▸ **WORK ORDER**:
Output only the lines below that start at the line containing "Salva. Esa referencia cinéfila…" and end at the line containing "corrector va de listo).", with both ends kept.

▸ **SUPPLIED RECORDS**:
········

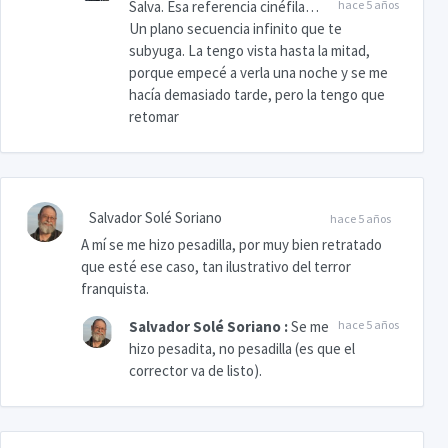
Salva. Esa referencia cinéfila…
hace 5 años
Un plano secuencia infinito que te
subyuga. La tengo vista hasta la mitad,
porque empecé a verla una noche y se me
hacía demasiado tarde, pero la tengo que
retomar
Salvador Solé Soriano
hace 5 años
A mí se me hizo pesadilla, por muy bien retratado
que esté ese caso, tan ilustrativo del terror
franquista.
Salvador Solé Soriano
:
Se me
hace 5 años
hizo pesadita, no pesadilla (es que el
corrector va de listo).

········

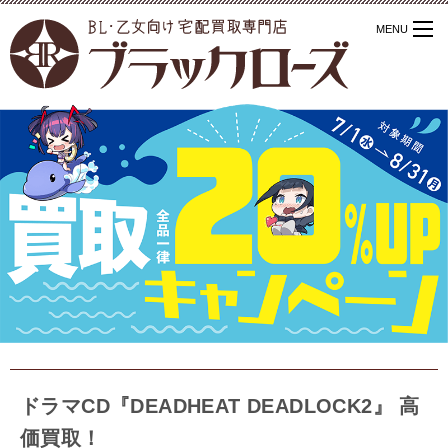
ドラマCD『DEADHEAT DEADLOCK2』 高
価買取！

········

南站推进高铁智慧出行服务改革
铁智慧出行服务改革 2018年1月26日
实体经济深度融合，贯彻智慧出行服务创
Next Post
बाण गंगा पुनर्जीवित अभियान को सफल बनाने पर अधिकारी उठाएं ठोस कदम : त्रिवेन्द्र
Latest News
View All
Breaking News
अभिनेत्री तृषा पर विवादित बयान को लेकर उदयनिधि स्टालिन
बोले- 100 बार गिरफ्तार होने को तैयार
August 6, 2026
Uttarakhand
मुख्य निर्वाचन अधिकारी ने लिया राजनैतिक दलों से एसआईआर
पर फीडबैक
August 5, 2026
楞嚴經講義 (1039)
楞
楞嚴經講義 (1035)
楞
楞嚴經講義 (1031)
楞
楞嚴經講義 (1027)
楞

········

▸ **FINAL ANSWER**:
Salva. Esa referencia cinéfila…
hace 5 años
Un plano secuencia infinito que te
subyuga. La tengo vista hasta la mitad,
porque empecé a verla una noche y se me
hacía demasiado tarde, pero la tengo que
retomar
Salvador Solé Soriano
hace 5 años
A mí se me hizo pesadilla, por muy bien retratado
que esté ese caso, tan ilustrativo del terror
franquista.
Salvador Solé Soriano
:
Se me
hace 5 años
hizo pesadita, no pesadilla (es que el
corrector va de listo).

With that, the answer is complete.